▸ **PROBLEM STATEMENT**
Copy every line of the following data that includes the string "Rapat".

▸ **GIVEN DATA**
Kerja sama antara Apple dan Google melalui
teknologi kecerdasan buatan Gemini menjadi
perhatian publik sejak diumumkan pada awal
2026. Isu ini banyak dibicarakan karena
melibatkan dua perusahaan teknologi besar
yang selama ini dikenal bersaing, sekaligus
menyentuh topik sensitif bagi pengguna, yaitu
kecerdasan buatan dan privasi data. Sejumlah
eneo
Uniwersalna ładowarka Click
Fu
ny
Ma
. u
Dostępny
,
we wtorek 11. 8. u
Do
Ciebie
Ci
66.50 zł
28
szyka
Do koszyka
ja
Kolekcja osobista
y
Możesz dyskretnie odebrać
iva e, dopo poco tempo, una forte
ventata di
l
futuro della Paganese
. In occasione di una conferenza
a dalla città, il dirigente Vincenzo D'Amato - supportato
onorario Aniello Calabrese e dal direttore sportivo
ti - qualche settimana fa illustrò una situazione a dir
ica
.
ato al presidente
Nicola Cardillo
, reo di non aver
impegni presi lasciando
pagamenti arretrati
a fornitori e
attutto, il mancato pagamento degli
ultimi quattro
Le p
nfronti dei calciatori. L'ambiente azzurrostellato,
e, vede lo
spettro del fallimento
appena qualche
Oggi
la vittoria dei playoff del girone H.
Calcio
==
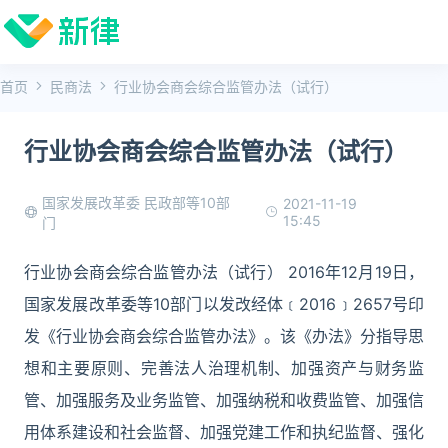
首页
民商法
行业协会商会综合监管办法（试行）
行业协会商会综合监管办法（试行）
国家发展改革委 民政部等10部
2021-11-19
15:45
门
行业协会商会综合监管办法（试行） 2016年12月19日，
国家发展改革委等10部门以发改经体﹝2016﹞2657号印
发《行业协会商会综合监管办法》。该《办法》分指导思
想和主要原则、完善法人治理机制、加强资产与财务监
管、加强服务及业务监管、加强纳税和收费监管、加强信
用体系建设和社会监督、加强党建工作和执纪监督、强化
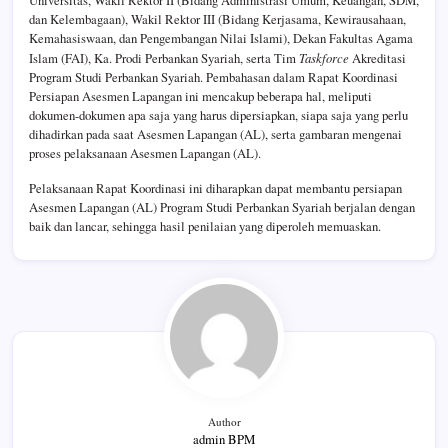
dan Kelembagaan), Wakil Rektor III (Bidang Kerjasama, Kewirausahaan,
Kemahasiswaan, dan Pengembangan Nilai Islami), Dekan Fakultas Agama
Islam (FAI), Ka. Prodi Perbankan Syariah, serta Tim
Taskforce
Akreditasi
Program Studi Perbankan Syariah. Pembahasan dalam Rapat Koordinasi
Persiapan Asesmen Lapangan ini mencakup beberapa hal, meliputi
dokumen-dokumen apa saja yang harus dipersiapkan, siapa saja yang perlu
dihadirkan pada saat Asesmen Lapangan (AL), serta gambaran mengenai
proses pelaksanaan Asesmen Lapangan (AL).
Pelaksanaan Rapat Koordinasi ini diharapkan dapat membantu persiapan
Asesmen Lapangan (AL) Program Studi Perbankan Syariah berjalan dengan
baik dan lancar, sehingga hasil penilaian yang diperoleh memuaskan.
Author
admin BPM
* * *
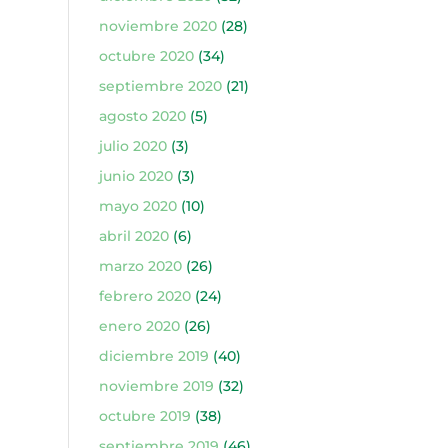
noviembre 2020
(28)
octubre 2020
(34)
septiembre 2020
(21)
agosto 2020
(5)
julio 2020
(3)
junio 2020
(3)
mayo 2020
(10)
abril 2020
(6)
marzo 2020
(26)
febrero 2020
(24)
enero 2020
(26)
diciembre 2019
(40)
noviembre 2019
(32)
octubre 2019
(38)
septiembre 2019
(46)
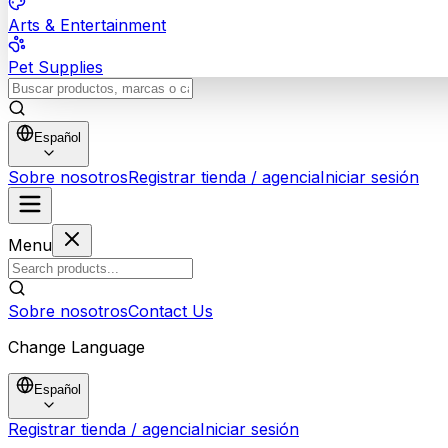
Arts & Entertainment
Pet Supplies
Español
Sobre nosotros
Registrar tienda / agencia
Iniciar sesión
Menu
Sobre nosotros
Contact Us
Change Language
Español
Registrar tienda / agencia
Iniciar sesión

▸ **RESPONSE**
Program Studi Perbankan Syariah. Pembahasan dalam Rapat Koordinasi
Pelaksanaan Rapat Koordinasi ini diharapkan dapat membantu persiapan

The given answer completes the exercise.